Three prime untranslated region
In molecular genetics, the three prime untranslated region (3′-UTR) is the section of messenger RNA (mRNA) that immediately follows the translation termination codon. The 3′-UTR often contains regulatory regions that post-transcriptionally influence gene expression.
During gene expression, an mRNA molecule is transcribed from the DNA sequence and is later translated into a protein. Several regions of the mRNA molecule are not translated into a protein including the 5' cap, 5' untranslated region, 3′ untranslated region and poly(A) tail. Regulatory regions within the 3′-untranslated region can influence polyadenylation, translation efficiency, localization, and stability of the mRNA.[1][2] The 3′-UTR contains binding sites for both regulatory proteins and microRNAs (miRNAs). By binding to specific sites within the 3′-UTR, miRNAs can decrease gene expression of various mRNAs by either inhibiting translation or directly causing degradation of the transcript. The 3′-UTR also has silencer regions which bind to repressor proteins and will inhibit the expression of the mRNA.
Many 3′-UTRs also contain AU-rich elements (AREs). Proteins bind AREs to affect the stability or decay rate of transcripts in a localized manner or affect translation initiation. Furthermore, the 3′-UTR contains the sequence AAUAAA that directs addition of several hundred adenine residues called the poly(A) tail to the end of the mRNA transcript. Poly(A) binding protein (PABP) binds to this tail, contributing to regulation of mRNA translation, stability, and export. For example, poly(A) tail bound PABP interacts with proteins associated with the 5' end of the transcript, causing a circularization of the mRNA that promotes translation.

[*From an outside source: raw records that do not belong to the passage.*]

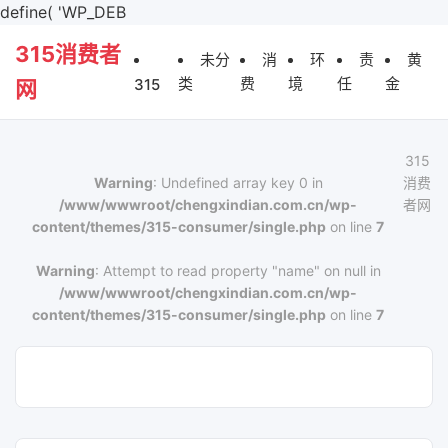
define( 'WP_DEB
315消费者
未分
消
环
责
黄
类
费
境
任
金
315
网
315
Warning
: Undefined array key 0 in
消费
/www/wwwroot/chengxindian.com.cn/wp-
者网
content/themes/315-consumer/single.php
on line
7
Warning
: Attempt to read property "name" on null in
/www/wwwroot/chengxindian.com.cn/wp-
content/themes/315-consumer/single.php
on line
7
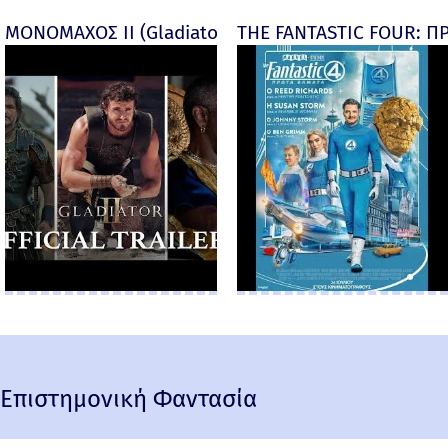
ΜΟΝΟΜΑΧΟΣ ΙΙ (Gladiator II) -
THE FANTASTIC FOUR: ΠΡ
Επιστημονική Φαντασία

The 3′-UTR can also contain sequences that attract proteins to associate the mRNA with the cytoskeleton, transport it to or from the cell nucleus, or perform other types of localization. In addition to sequences within the 3′-UTR, the physical characteristics of the region, including its length and secondary structure, contribute to translation regulation. These diverse mechanisms of gene regulation ensure that the correct genes are expressed in the correct cells at the appropriate times.
Methods of study[edit]
Scientists use a number of methods to study the complex structures and functions of the 3′ UTR. Even if a given 3′-UTR in an mRNA is shown to be present in a tissue, the effects of localization, functional half-life, translational efficiency, and trans-acting elements must be determined to understand the 3′-UTR's full functionality.[7] Computational approaches, primarily by sequence analysis, have shown the existence of AREs in approximately 5 to 8% of human 3′-UTRs and the presence of one or more miRNA targets in as many as 60% or more of human 3′-UTRs. Software can rapidly compare millions of sequences at once to find similarities between various 3′ UTRs within the genome. Experimental approaches have been used to define sequences that associate with specific RNA-binding proteins; specifically, recent improvements in sequencing and cross-linking techniques have enabled fine mapping of protein binding sites within the transcript.[8] Induced site-specific mutations, for example those that affect the termination codon, polyadenylation signal, or secondary structure of the 3′-UTR, can show how mutated regions can cause translation deregulation and disease.[9] These types of transcript-wide methods should help our understanding of known cis elements and trans-regulatory factors within 3′-UTRs.
Future development[edit]
Despite current understanding of 3′-UTRs, they are still relative mysteries. Since mRNAs usually contain several overlapping control elements, it is often difficult to specify the identity and function of each 3′-UTR element, let alone the regulatory factors that may bind at these sites. Additionally, each 3′-UTR contains many alternative AU-rich elements and polyadenylation signals. These cis- and trans-acting elements, along with miRNAs, offer a virtually limitless range of control possibilities within a single mRNA.[7] Future research through the increased use of deep-sequencing based ribosome profiling will reveal more regulatory subtleties as well as new control elements and AUBPs.[1]